The following property of Gateaux derivatives was often used in the library convey. Let \(g\) be a differentiable function of \(m\) variables. Suppose we want to compute the influence function of the estimator \(g(T_1, T_2,\ldots, T_m)\), knowing the Influence function of the estimators \(T_i, i=1,\ldots, m\). Then the following holds:

\[ I(g(T_1, T_2,\ldots, T_m)) = \sum_{i=1}^m \frac{\partial g}{\partial T_i}I(T_i) \]

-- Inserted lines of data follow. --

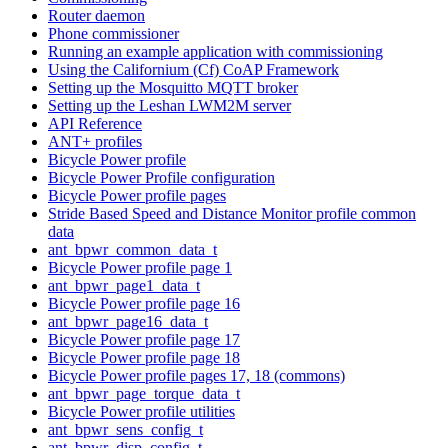
Router daemon
Phone commissioner
Running an example application with commissioning
Using the Californium (Cf) CoAP Framework
Setting up the Mosquitto MQTT broker
Setting up the Leshan LWM2M server
API Reference
ANT+ profiles
Bicycle Power profile
Bicycle Power Profile configuration
Bicycle Power profile pages
Stride Based Speed and Distance Monitor profile common
data
ant_bpwr_common_data_t
Bicycle Power profile page 1
ant_bpwr_page1_data_t
Bicycle Power profile page 16
ant_bpwr_page16_data_t
Bicycle Power profile page 17
Bicycle Power profile page 18
Bicycle Power profile pages 17, 18 (commons)
ant_bpwr_page_torque_data_t
Bicycle Power profile utilities
ant_bpwr_sens_config_t
ant_bpwr_disp_config_t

In the library convey this rule is implemented by the function contrastinf which uses the R function deriv to compute the formal partial derivatives \(\frac{\partial g}{\partial T_i}\).

For example, suppose we want to linearize the Relative median poverty gap(rmpg), defined as the difference between the at-risk-of-poverty threshold (arpt) and the median of incomes less than the arpt relative to the arprt:

\[ rmpg= \frac{arpt-medpoor} {arpt} \]

where medpoor is the median of incomes less than arpt.

Suppose we know how to linearize arpt and medpoor, then by applying the function contrastinf with \[ g(T_1,T_2)= \frac{(T_1 - T_2)}{T_1} \] we linearize the rmpg.

The Variance Estimator

Using the notation in Osier (2009), the variance of the estimator \(T(\hat{M})\) can approximated by:

\[\begin{equation} Var\left[T(\hat{M})\right]\cong var\left[\sum_s w_i z_i\right] (\#eq:var) \end{equation}\]

The linearized variable \(z\) is given by the derivative of the functional:

\[\begin{equation} z_k=lim_{t\rightarrow0}\frac{T(M+t\delta_k)-T(M)}{t}=IT_k(M) (\#eq:lin) \end{equation}\]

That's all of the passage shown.